In [2]:
from theano.sandbox import cuda
cuda.use('gpu0')
In [3]:
%matplotlib inline
from __future__ import print_function, division
from importlib import reload
import utils; reload(utils)
from utils import *
from IPython.display import FileLink
In [4]:
LESSON_HOME_DIR='/home/ubuntu/fastai-notes/deeplearning1/nbs/'
path = LESSON_HOME_DIR+'data/state/'
batch_size=64
In [5]:
batches = get_batches(path+'train', batch_size=batch_size)
val_batches = get_batches(path+'valid', batch_size=batch_size*2, shuffle=False)
In [6]:
(val_classes, trn_classes, val_labels, trn_labels,
val_filenames, filenames, test_filenames) = get_classes(path)
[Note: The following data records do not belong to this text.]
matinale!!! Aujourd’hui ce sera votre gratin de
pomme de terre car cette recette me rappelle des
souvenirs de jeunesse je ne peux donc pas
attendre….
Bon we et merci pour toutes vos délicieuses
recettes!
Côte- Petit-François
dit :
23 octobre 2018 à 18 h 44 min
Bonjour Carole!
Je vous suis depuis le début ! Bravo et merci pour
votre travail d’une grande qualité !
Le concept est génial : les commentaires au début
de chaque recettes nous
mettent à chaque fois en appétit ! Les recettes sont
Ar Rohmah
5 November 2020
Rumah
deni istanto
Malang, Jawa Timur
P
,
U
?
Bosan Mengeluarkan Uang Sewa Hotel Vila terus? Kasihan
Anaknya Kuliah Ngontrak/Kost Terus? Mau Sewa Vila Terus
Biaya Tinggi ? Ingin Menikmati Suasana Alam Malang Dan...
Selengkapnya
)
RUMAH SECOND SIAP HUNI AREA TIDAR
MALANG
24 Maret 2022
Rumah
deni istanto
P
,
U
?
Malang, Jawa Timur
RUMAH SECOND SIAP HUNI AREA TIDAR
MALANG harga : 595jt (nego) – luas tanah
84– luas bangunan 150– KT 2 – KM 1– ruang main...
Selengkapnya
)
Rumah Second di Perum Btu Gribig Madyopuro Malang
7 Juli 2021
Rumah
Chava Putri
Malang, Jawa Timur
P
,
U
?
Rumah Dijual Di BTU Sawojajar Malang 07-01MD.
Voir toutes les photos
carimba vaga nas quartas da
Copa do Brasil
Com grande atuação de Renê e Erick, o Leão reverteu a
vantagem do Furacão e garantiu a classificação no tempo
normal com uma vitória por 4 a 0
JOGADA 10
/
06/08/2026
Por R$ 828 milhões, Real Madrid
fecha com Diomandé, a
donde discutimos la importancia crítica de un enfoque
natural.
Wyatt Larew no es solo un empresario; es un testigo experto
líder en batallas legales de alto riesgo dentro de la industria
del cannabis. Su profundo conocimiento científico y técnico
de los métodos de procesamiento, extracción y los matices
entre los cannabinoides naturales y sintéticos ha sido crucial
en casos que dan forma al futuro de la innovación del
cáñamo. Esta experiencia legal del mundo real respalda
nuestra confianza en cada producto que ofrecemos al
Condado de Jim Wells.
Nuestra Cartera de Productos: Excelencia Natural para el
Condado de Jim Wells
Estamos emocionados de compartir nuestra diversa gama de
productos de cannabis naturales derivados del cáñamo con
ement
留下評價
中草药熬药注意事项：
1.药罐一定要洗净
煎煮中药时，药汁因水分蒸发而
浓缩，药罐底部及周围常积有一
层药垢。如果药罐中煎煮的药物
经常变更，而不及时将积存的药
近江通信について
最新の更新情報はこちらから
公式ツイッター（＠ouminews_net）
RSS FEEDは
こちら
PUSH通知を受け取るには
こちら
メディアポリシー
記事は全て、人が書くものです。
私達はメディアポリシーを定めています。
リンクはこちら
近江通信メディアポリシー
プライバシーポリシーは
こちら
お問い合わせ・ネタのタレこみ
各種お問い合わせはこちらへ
Rather than using batches, we could just import all the data into an array to save some processing time. (In most examples I'm using the batches, however - just because that's how I happened to start out.)
In [8]:
trn = get_data(path+'train')
val = get_data(path+'valid')
In [9]:
save_array(path+'results/val.dat', val)
save_array(path+'results/trn.dat', trn)
In [10]:
??get_data()
"""
def get_data(path, target_size=(224,224)):
batches = get_batches(path, shuffle=False, batch_size=1, class_mode=None, target_size=target_size)
return np.concatenate([batches.next() for i in range(batches.nb_sample)])
"""
In [11]:
??save_array()
"""
def save_array(fname, arr):
c=bcolz.carray(arr, rootdir=fname, mode='w')
c.flush()
"""
In [18]:
val = load_array(path+'results/val.dat')
trn = load_array(path+'results/trn.dat')
We should find that everything that worked on the sample (see statefarm-sample.ipynb), works on the full dataset too. Only better! Because now we have more data. So let's see how they go - the models in this section are exact copies of the sample notebook models.
In [7]:
def conv1(batches):
model = Sequential([
BatchNormalization(axis=1, input_shape=(3,224,224)),
Convolution2D(32,3,3, activation='relu'),
BatchNormalization(axis=1),
MaxPooling2D((3,3)),
Convolution2D(64,3,3, activation='relu'),
BatchNormalization(axis=1),
MaxPooling2D((3,3)),
Flatten(),
Dense(200, activation='relu'),
BatchNormalization(),
Dense(10, activation='softmax')
])
# model.compile(Adam(lr=1e-4), loss='categorical_crossentropy', metrics=['accuracy'])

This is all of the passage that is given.